All contemplative work is countercultural. Today's American culture is awash in over-stimulating, under-nourishing imagery. Most of us live in visually busy cities. We drive cars, go to the movies, and (of course) watch TV. Most are also online, confronted daily with the stimulus on our computer screens. The scale of this assault on our senses is historically unprecedented. Today’s eyes, relentlessly taxed with the effort of sorting this bombardment of emptiness are sorely in need of a more contemplative visual engagement.
The challenge for any artist in the twenty-first century is to contend with the ubiquity of imagery and to meet the growing need for something more substantial for viewers. Unfortunately, much of what surfaces in the world of fine art contributes to the problem rather than to a solution. It tends not to be contemplative, more often mirroring the neurosis of the culture that produced it. It is an unacknowledged tragedy of our times. What happens when so much of the use we make of our eyes is to fend off overstimulation? We do little but sort and define and clarify the seemingly endless barrage of information. What happens when there is no relief for the eyes, no gift from the artist that allows for rest and restoration of our busy and abused vision? How are we to find peace in the midst of chaos? When our eyes do not rest, neither do our spirits. When our eyes are abused, so are our hearts.

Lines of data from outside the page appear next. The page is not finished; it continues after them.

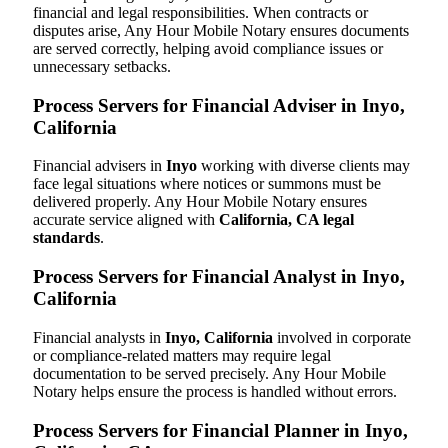
financial and legal responsibilities. When contracts or
disputes arise, Any Hour Mobile Notary ensures documents
are served correctly, helping avoid compliance issues or
unnecessary setbacks.
Process Servers for Financial Adviser in Inyo,
California
Financial advisers in
Inyo
working with diverse clients may
face legal situations where notices or summons must be
delivered properly. Any Hour Mobile Notary ensures
accurate service aligned with
California, CA legal
standards
.
Process Servers for Financial Analyst in Inyo,
California
Financial analysts in
Inyo, California
involved in corporate
or compliance-related matters may require legal
documentation to be served precisely. Any Hour Mobile
Notary helps ensure the process is handled without errors.
Process Servers for Financial Planner in Inyo,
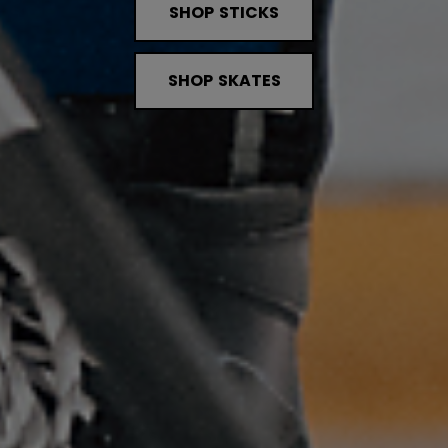
SHOP STICKS
SHOP SKATES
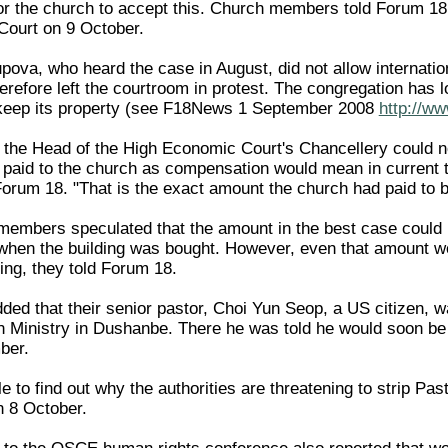
for the church to accept this. Church members told Forum 18 
Court on 9 October.
pova, who heard the case in August, did not allow internatio
efore left the courtroom in protest. The congregation has lo
o keep its property (see F18News 1 September 2008
http://w
 the Head of the High Economic Court's Chancellery could no
e paid to the church as compensation would mean in current 
 Forum 18. "That is the exact amount the church had paid to b
embers speculated that the amount in the best case could
when the building was bought. However, even that amount wo
ding, they told Forum 18.
d that their senior pastor, Choi Yun Seop, a US citizen, wa
n Ministry in Dushanbe. There he was told he would soon be st
ber.
to find out why the authorities are threatening to strip Pas
 8 October.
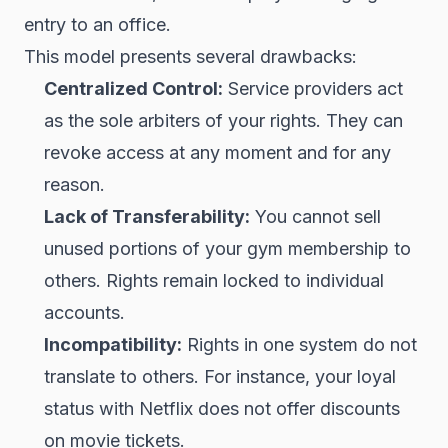
entry to an office.
This model presents several drawbacks:
Centralized Control:
Service providers act
as the sole arbiters of your rights. They can
revoke access at any moment and for any
reason.
Lack of Transferability:
You cannot sell
unused portions of your gym membership to
others. Rights remain locked to individual
accounts.
Incompatibility:
Rights in one system do not
translate to others. For instance, your loyal
status with Netflix does not offer discounts
on movie tickets.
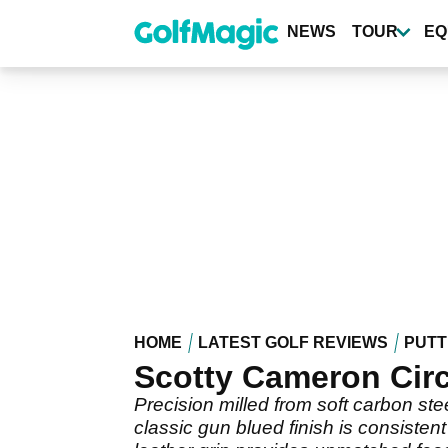
Skip
to
NEWS
TOUR
EQ
main
content
HOME
LATEST GOLF REVIEWS
PUTT
Scotty Cameron Circ
Precision milled from soft carbon stee
classic gun blued finish is consisten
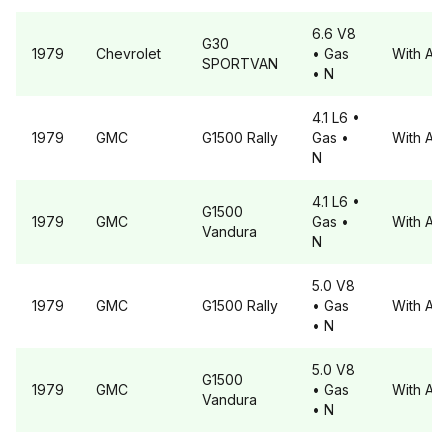
6.6 V8
G30
1979
Chevrolet
• Gas
With A6
SPORTVAN
• N
4.1 L6
•
1979
GMC
G1500
Rally
Gas
•
With A6
N
4.1 L6
•
G1500
1979
GMC
Gas
•
With A6
Vandura
N
5.0 V8
1979
GMC
G1500
Rally
• Gas
With A6
• N
5.0 V8
G1500
1979
GMC
• Gas
With A6
Vandura
• N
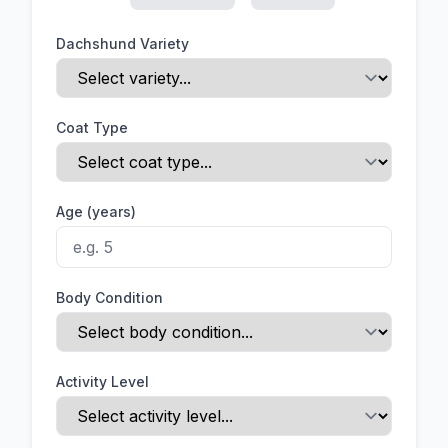
Dachshund Variety
Coat Type
Age (years)
Body Condition
Activity Level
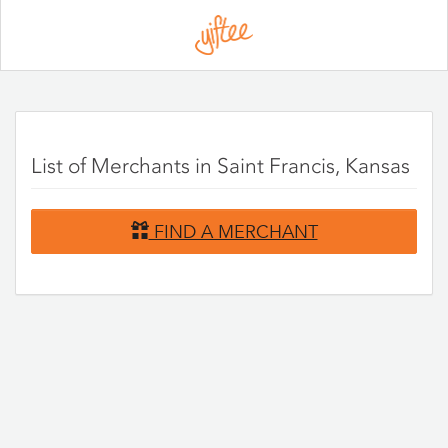
Please
note:
This
website
includes
an
accessibility
system.
List of Merchants in Saint Francis, Kansas
FIND A MERCHANT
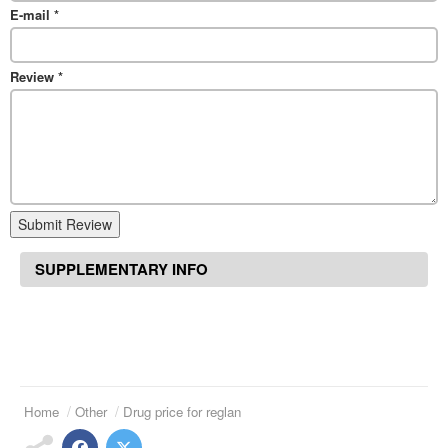
E-mail
*
Review
*
Submit Review
SUPPLEMENTARY INFO
Home
Other
Drug price for reglan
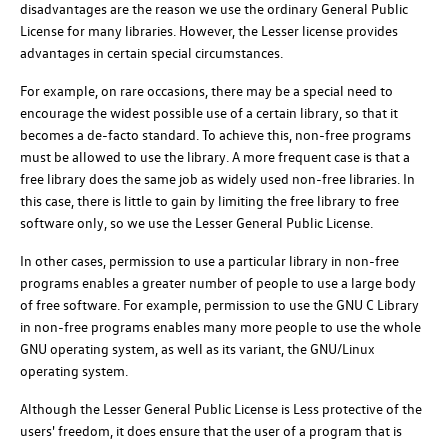
disadvantages are the reason we use the ordinary General Public
License for many libraries. However, the Lesser license provides
advantages in certain special circumstances.
For example, on rare occasions, there may be a special need to
encourage the widest possible use of a certain library, so that it
becomes a de-facto standard. To achieve this, non-free programs
must be allowed to use the library. A more frequent case is that a
free library does the same job as widely used non-free libraries. In
this case, there is little to gain by limiting the free library to free
software only, so we use the Lesser General Public License.
In other cases, permission to use a particular library in non-free
programs enables a greater number of people to use a large body
of free software. For example, permission to use the GNU C Library
in non-free programs enables many more people to use the whole
GNU operating system, as well as its variant, the GNU/Linux
operating system.
Although the Lesser General Public License is Less protective of the
users' freedom, it does ensure that the user of a program that is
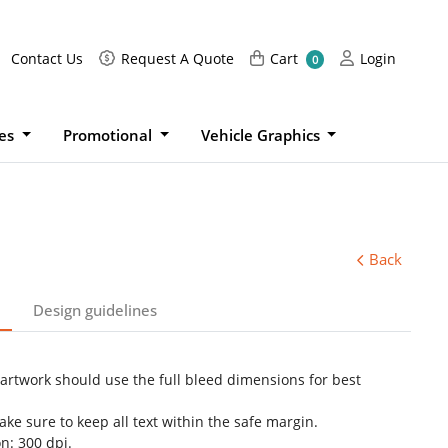
Request A Quote
Cart
Login
Contact Us
Request A Quote
Cart
Login
0
ies
Promotional
Vehicle Graphics
Back
Design guidelines
 artwork should use the full bleed dimensions for best
ke sure to keep all text within the safe margin.
n: 300 dpi.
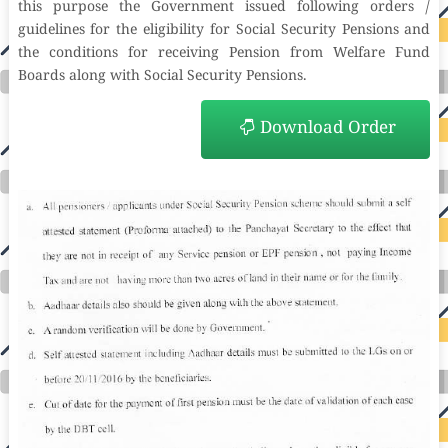
this purpose the Government issued following orders /
guidelines for the eligibility for Social Security Pensions and
the conditions for receiving Pension from Welfare Fund
Boards along with Social Security Pensions.
Download Order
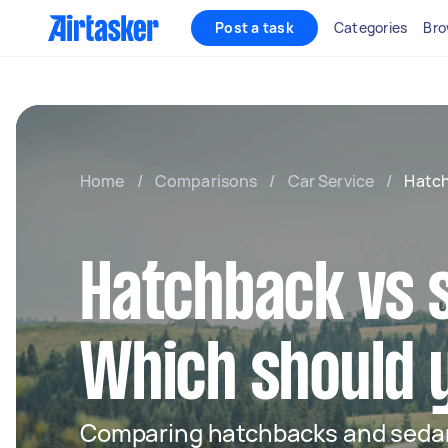
Post a task
Categories
Bro
Home
/
Comparisons
/
Car Service
/
Hatch
Hatchback vs 
Which should 
Comparing hatchbacks and sedan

However there is also art that is good to spend time with, art that arises from a deep and full visual engagement. This is art that creates space within and apart from the chaos. It has a restorative and calming effect. It is quiet, but engaging, soft spoken, yet articulate. It creates space wherein we can breathe. This is work that, when seriously absorbed, restores the spirit and brings goodness to the heart.

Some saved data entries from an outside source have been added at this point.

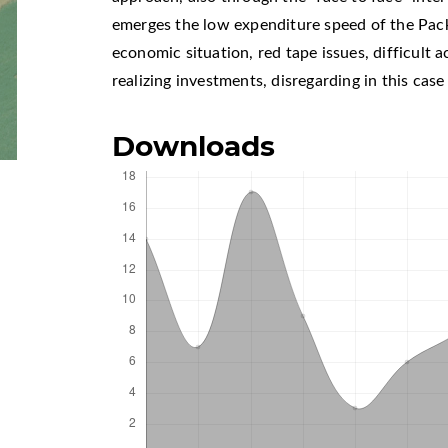
emerges the low expenditure speed of the Pack
economic situation, red tape issues, difficult a
realizing investments, disregarding in this cas
Downloads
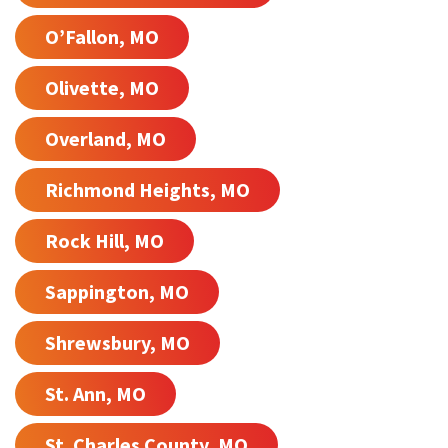
O’Fallon, MO
Olivette, MO
Overland, MO
Richmond Heights, MO
Rock Hill, MO
Sappington, MO
Shrewsbury, MO
St. Ann, MO
St. Charles County, MO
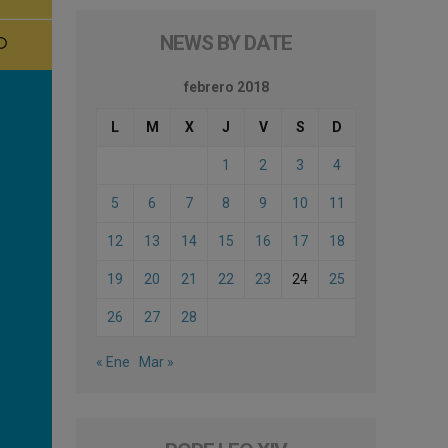
NEWS BY DATE
febrero 2018
L
M
X
J
V
S
D
1
2
3
4
5
6
7
8
9
10
11
12
13
14
15
16
17
18
19
20
21
22
23
24
25
26
27
28
« Ene
Mar »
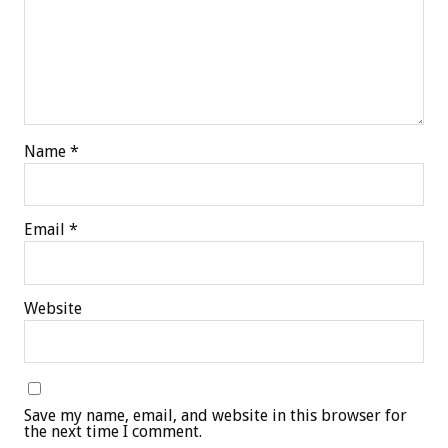
Name
*
Email
*
Website
Save my name, email, and website in this browser for
the next time I comment.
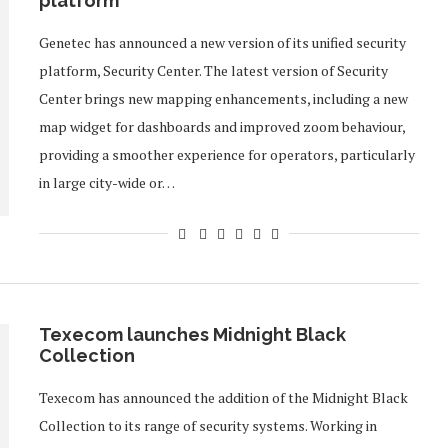
platform
Genetec has announced a new version of its unified security
platform, Security Center. The latest version of Security
Center brings new mapping enhancements, including a new
map widget for dashboards and improved zoom behaviour,
providing a smoother experience for operators, particularly
in large city-wide or…
Texecom launches Midnight Black
Collection
Texecom has announced the addition of the Midnight Black
Collection to its range of security systems. Working in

This is contemplative art. Though it is all around us, it is usually not readily apparent. It needs to be sought out. Like a hermit monk, it will not be found unless it is looked for. It is effectively invisible to any but those who search, though it is nonetheless real and alive. Sometimes it hides in plain sight, easily missed because it does not compete for attention. It is nonaggressive. It has no agenda and does not demand to be seen. I have often noticed that when I visit an art gallery the art that I most value in the end is the art that I don’t see on my first walk through the exhibit. It is the soft-spoken piece that asks nothing of me, but tends to be hidden, like a short poem in a long book.
The artwork I make is intended for just such cultural invisibility. It Is not meant to be discovered by the unquiet eye, the encultured heart, but to feed the engaged and honest seeker. I do not ask it to be easy, but to bring ease to the struggling spirit.